Autrement dit : puisque les gens, avec tout ce que l'on sait sur les causes de la crise et sur l'immense demande, principalement, mais plus uniquement, occidentale, l'immense demande de confort permanent qui en est, au moins aujourd'hui, la cause, puisque les gens ne se prennent que très peu collectivement en main pour tenter de contrebalancer quelque peu le poids de cette immense demande, eh bien cette crise, ils la veulent, ils l'attendent, ils l'espèrent : ils savent que ce n'est qu'une fois qu'ils n'auront plus le choix qu'ils feront ce qu'ils admettent être incapables de faire d'eux-mêmes, renoncer au confort auxquels ils sont si habitués.
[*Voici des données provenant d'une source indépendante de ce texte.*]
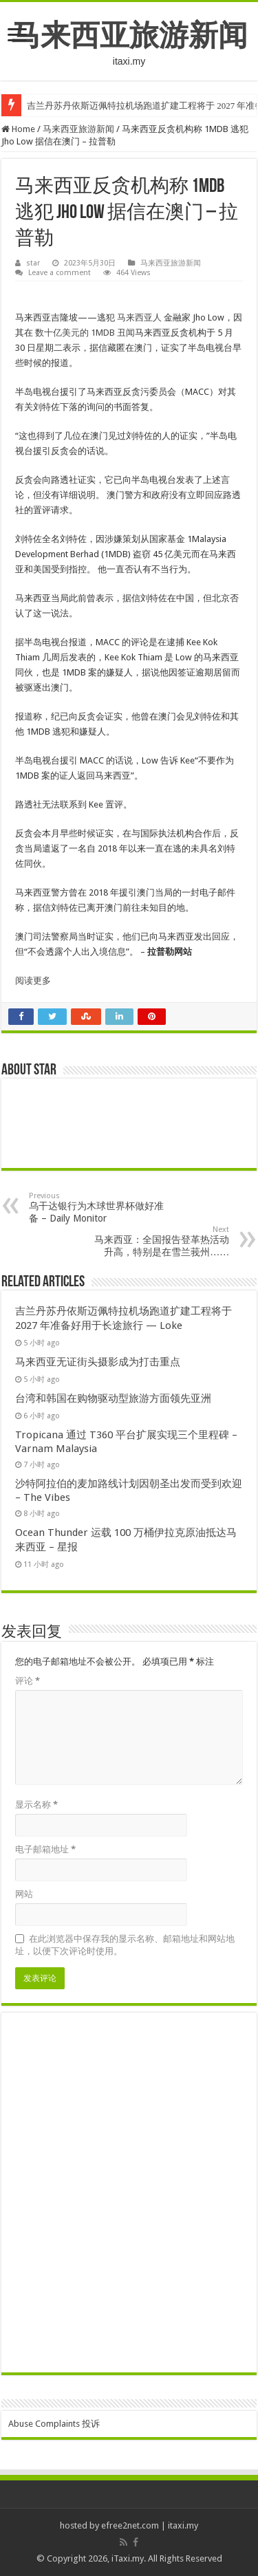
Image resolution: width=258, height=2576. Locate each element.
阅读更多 (33, 980)
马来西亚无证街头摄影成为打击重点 (97, 1362)
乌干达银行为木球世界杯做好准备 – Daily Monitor (99, 1207)
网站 (24, 1894)
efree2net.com (130, 2525)
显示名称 (36, 1804)
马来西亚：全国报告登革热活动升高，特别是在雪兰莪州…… (158, 1241)
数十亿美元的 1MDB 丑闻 (85, 332)
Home (18, 129)
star (33, 263)
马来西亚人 (139, 317)
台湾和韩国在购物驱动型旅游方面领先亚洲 (113, 1398)
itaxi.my (183, 2525)
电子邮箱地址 (45, 1849)
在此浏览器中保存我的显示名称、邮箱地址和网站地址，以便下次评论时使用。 (125, 1945)
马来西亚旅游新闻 (129, 35)
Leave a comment (59, 272)
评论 (27, 1681)
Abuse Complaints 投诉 (54, 2423)
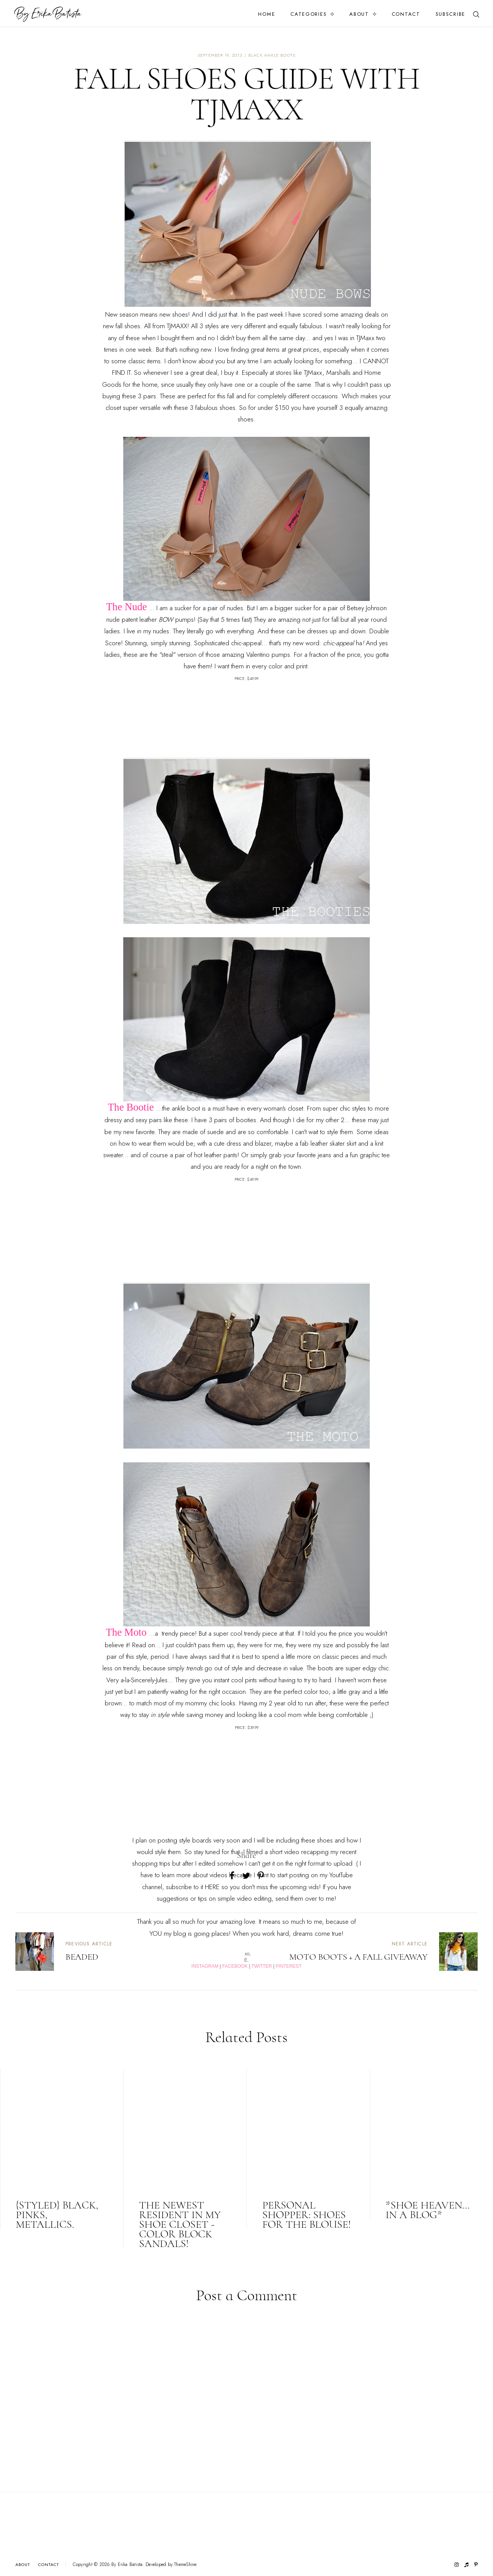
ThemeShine (185, 2564)
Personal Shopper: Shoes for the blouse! (306, 2214)
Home (266, 14)
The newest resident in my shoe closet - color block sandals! (180, 2224)
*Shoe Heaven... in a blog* (428, 2209)
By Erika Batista (127, 2564)
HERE (212, 1886)
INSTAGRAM (204, 1966)
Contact (406, 14)
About (359, 14)
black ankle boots (271, 55)
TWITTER (262, 1966)
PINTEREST (289, 1966)
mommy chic (202, 1703)
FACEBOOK (235, 1966)
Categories (308, 14)
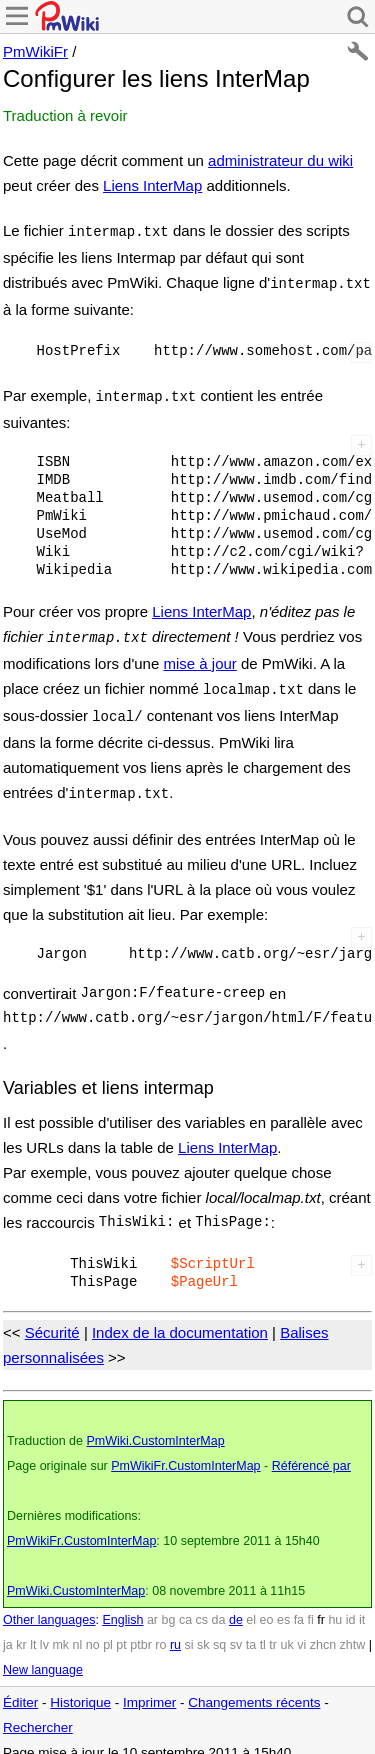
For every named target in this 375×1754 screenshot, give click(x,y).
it (362, 1606)
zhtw (353, 1631)
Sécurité (52, 1318)
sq (219, 1631)
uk (286, 1631)
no (93, 1631)
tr (273, 1631)
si (189, 1631)
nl (78, 1631)
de (236, 1606)
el (251, 1606)
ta (251, 1631)
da (219, 1606)
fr (321, 1606)
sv (236, 1631)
Je suis bien conscient qu'il est difficile pour quiconque d'intervenir sur des événements aussi impressionnants, je suis le premier averti de ce sentiment d'impuissance individuelle qui est à la fois une des racines (Hobbes, déjà..., Pascal) de la modernité et une de ses manifestations les plus criantes (que le suffrage universel ne compense guère, il n'y a que les politiques qui fassent encore semblant de ne pas en être conscients, ils ne sont pas fous...), mais je ne peux néanmoins que constater, non seulement, pour l'heure, la petitesse des réponses collectives apportées à cette somme d'impuissances individuelles, mais aussi la jouissance perverse, qui au moins donne un peu de sel à sa vie, avec laquelle l'individu lambda se réfugie derrière cette impuissance, réelle mais pas définitive... pour ne strictement rien faire, et continuer, vaille que vaille, son existence fantomatique de consommateur dépressif.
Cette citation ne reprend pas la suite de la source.